Why I chose seclusion…
A few years ago, it seemed like I was doing well. I could have done anything I wanted to. I was performing and hosting shows. I was in great shape and It seemed like I was loved by a lot of people around me. Then all of that came crashing down on me..
The support was fake. The love was conditional. At the end of it all, I lost myself and my confidence.. This isn’t a pity party.. This is my testimony of how I overcame it all.
I never shared how depression killed my confidence.
To most people, I seem very confident and charismatic. I am really shy and I hate a lot of attention. But over the past few months as I was digging myself out of the debt that my ex had left me in… I stayed to myself. It wasn’t my choice to be alone, but after a failed attempt to date after my relationship ended. I picked up a heavy drinking problem and then some extra weight.
The embarrassment of gaining weight and not looking the way the world was used to seeing me, started to depress me. The looks I would get in public depressed me. The way other gay men treated me started to depress me. The way my co-workers looked at me started to depress me.
I didn’t feel attractive and I didn’t love myself anymore.
I saw myself going through my financial issues alone. It’s always weird when you lose the friends that you once thought would be around for everything. After a few friends promised to be there every step of the way for me and then fell through with those promises. I saw my circle reduced to just me. I will say that Evelyn and Akish were amazing at this time of my life. I never needed anyone to cry to. But it felt great being able to vent my frustrations to someone.

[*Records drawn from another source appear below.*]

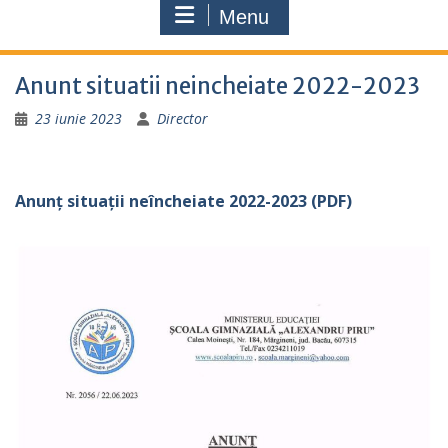
Menu
Anunt situatii neincheiate 2022-2023
23 iunie 2023
Director
Anunț situații neîncheiate 2022-2023 (PDF)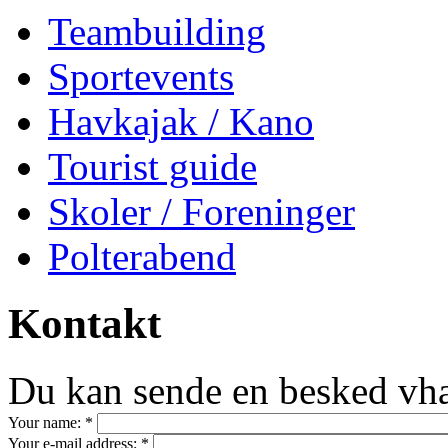
Teambuilding
Sportevents
Havkajak / Kano
Tourist guide
Skoler / Foreninger
Polterabend
Kontakt
Du kan sende en besked vha
Your name:
*
Your e-mail address:
*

I saw my friendship with someone drift apart because they needed a distraction from life. After months of blowing me off and using me as a scapegoat, I found comfort in coming home alone to my cat.
The silence in my own home started to haunt me. I started to hate the silence because it made me think too much. I would think about my situation and my future. I’d think about the way I wanted to look and the way I wanted to dress. I saw my long curly copper- colored hair twists. And this edgy non-gender-conforming look. For the first time in a long time, I listened to my body and what it wanted. I listened to my spirit and their voices… All of them!
The more my thoughts ran, the more I had gotten to know who I really am as a person. Getting to know myself meant that I had to admit a lot of things that I had been in denial about for a long time. My denial came from years of people controlling my thoughts and my wants. But with all of the voices gone, I finally heard my own voices.
I started to think clearly. I started to mature. And then my doctor gave me Focalin for my ADHD. The Focalin ended up being my breakthrough. Through Focalin, I was able to pay attention to everything that was going on around me. My patience and tolerance started to disappear and I was introduced to a more serious and angry person who was finally sick of being mistreated by other people. So I started to stand up for myself.
Last week, something else happened. I figured that I needed to be alone. So I did what I had to do and walked away from a few friendships.
I can take a lot. I cannot take liars. Especially when the lies make me out to be the bad guy so that you can play a victim,
I decided to clear my head and take a much needed break from people.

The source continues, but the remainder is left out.